Debian 11 template broken after wifi driver install. Anything to do other than reinstall?

coyoteltd · June 15, 2022, 1:37am

Because of quirks of this particular system, reinstalling takes two days so I’d rather find other avenues to pursue.

I chose Debian as my default template. . . I know this is less well supported, but I’d prefer to keep it this way because “reasons”.

That’s neither here nor there though. After setting up the Wifi drivers in the debian-11 template, that template and VMs based off of it will no longer start. The system complains

Cannot connect to qrexec agent for 60 seconds, see /var/log/xen/console/guest-<vm name>.log for details

Unfortunately, there’s NO details in the referenced log files at all. . . nothing new is written into them. The last lines are just what was written there the last time the VM ran correctly (2:34 PM this afternoon).

Googling and reading, I haven’t been able to suss out how to troubleshoot a VM in these circumstances. Is there a way to either access the VMs syslog when it’s powered off or see / log the VMs console output while it’s booting? It’s gotta be spitting out something, before it just dies, but that stuff might as well get piped to /dev/null for all I can tell.

Any other suggestions? Thanks very much.

Note: As I have no network, I’m not sure how to just reinstall the template. . . (I didn’t make a backup because I’m a dumb idiot). Is there a way to do this using a usb drive?

HPOA909 · June 15, 2022, 1:43am

Do you have the Network Manager in your default Debian template?

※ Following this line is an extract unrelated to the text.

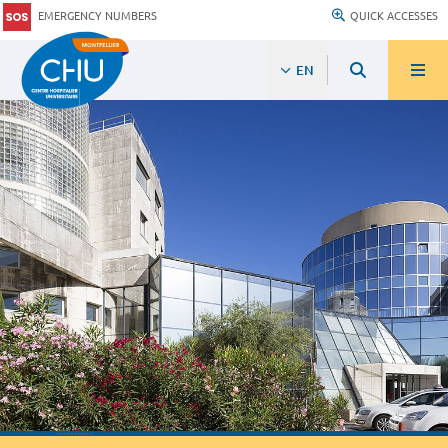
EMERGENCY NUMBERS
QUICK ACCESSES
EN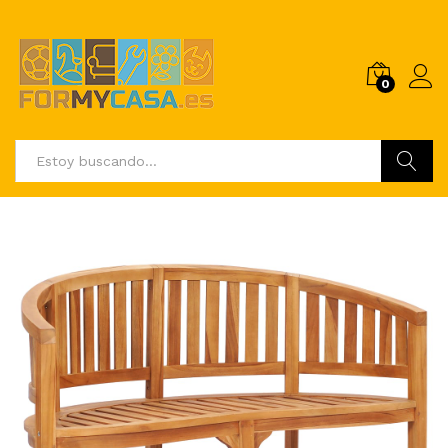
0
Buscar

coyoteltd · June 15, 2022, 1:44am

Yeah.

HPOA909 · June 15, 2022, 1:47am

Here is my suggestion for you because the sys-net qube may have some errors that you need to plug you PC into the ethernet or wifi. The best thing you shall do for this situation that I have that issue similar before in the month of March this year was to make sys-net using the template from fedora-34 first then reinstall the default template again to see what happens.

coyoteltd · June 15, 2022, 1:50am

Unfortunately, I don’t currently have the ability to connect the machine to a network. I ALSO have driver issues with my USB-c to Ethernet dongle. That’s why I asked about reinstalling just the template from USB or install media. But I hear you and thanks for the suggestion.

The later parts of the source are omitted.